Y acá no se trata de que “yo lo pago, nadie me regala nada”, “es su trabajo, su obligación”, frases con las que tantos se llenan la boca. Pagar por los bienes o servicios no nos convierte en seres superiores, ni nos da derecho a derrochar recursos ni menospreciar el trabajo ajeno. Porque por más plata que tengamos, por más millonarios que seamos, si del otro lado no hay alguien que produce, que siembra y cosecha, que investiga, que construye… no hay comida, no hay ropa, no hay casas, no hay caminos. No hay NADA.
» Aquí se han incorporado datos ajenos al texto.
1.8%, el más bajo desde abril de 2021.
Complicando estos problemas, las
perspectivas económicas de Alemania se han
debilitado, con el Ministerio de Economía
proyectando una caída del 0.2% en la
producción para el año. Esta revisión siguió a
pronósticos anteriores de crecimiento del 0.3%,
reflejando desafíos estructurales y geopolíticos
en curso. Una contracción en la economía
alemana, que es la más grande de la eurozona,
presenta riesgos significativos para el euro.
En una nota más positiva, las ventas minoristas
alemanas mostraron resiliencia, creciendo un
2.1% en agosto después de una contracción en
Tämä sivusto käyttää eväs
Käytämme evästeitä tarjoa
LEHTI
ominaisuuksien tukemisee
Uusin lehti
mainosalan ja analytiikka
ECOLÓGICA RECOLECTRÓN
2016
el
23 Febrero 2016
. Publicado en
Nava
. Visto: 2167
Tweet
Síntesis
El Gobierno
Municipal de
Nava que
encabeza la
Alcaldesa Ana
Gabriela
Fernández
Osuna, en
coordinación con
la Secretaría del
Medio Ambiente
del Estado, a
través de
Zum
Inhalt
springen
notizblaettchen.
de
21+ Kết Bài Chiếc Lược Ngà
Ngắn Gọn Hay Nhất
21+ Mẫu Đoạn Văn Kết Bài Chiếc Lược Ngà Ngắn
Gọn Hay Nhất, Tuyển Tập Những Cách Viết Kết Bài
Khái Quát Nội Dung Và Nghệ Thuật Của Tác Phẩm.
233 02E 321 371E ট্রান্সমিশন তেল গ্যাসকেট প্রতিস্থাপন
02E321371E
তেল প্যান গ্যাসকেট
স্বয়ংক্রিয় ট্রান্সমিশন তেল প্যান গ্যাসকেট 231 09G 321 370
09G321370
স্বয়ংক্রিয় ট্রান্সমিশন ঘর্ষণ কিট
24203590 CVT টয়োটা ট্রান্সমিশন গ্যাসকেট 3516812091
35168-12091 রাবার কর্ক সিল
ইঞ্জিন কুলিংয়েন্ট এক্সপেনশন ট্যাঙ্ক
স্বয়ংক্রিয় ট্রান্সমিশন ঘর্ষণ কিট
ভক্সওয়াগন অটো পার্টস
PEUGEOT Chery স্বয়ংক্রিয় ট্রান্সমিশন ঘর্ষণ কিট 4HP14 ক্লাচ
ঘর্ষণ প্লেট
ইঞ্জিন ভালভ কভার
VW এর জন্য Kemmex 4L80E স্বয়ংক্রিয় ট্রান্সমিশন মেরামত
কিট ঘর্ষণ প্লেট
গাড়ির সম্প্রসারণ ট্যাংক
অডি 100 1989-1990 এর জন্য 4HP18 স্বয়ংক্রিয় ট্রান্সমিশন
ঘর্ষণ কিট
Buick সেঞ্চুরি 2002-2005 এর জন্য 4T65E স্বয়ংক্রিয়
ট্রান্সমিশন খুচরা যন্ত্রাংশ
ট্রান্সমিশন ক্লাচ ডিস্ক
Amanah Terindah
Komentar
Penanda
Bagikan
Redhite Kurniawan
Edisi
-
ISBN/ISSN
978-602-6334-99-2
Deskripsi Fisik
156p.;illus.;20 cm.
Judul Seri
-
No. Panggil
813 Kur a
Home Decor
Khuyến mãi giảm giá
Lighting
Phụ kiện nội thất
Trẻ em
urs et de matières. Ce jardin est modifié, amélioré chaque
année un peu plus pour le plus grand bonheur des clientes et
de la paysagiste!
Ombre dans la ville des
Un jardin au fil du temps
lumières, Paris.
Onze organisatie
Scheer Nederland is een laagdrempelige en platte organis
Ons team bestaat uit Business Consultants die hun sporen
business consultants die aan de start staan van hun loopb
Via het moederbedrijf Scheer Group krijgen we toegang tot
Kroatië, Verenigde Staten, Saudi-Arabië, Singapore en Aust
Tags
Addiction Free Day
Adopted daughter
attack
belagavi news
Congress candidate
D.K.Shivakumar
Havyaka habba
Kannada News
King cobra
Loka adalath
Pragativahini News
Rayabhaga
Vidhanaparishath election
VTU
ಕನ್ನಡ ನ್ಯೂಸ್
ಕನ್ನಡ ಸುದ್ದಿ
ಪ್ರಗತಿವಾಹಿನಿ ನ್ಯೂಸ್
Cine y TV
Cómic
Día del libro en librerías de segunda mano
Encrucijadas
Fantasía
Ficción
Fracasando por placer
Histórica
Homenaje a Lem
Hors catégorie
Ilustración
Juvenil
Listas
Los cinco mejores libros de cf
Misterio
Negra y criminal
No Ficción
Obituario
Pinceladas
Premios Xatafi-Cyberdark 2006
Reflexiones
Y a vos, que decís “yo lo pago, nadie me regala nada”, “es su trabajo, es su obligación”, y otras frases hechas por el estilo, te quiero ver con los bolsillos llenos de plata en medio de un desierto donde no crece ni un cactus, ni te vas a poder comer aunque sea un cascarudo porque son más rápidos que vos, y donde nadie te alcanzará un vaso de agua aunque se la pagues un millón de dólares… porque no hay agua. Te quiero ver ahí, en bolas y a los gritos, mirando con angustia esos billetes que para lo único que te van a servir es para limpiarte el tujes.

Así que no seas tan soberbio, tan soberbia, no niegues la importancia que tienen en la sociedad y en tu vida los que siembran y cosechan las verduras y frutas que comés, los que fabrican la ropa y los zapatos que usás, los que investigaron para que tengas tecnología y medicamentos, el mozo que te sirve el café en un bar, la enfermera que te pone una inyección, el recolector que se lleva tu basura, la niñera de tus hijos, la empleada que limpia tu casa, la cuidadora de tus padres o abuelos ancianos, la maestra de tus hijos, el mecánico que te arregla el auto, la peluquera que te tiñe las crenchas, el plomero que te destranca las cañerías, el que cría gallinas y vende huevos caseros, y todo ese universo de seres anónimos que sueñan, se ilusionan y aman igual que vos, y empezá a agradecer, que es gratis. Y le hace bien al alma.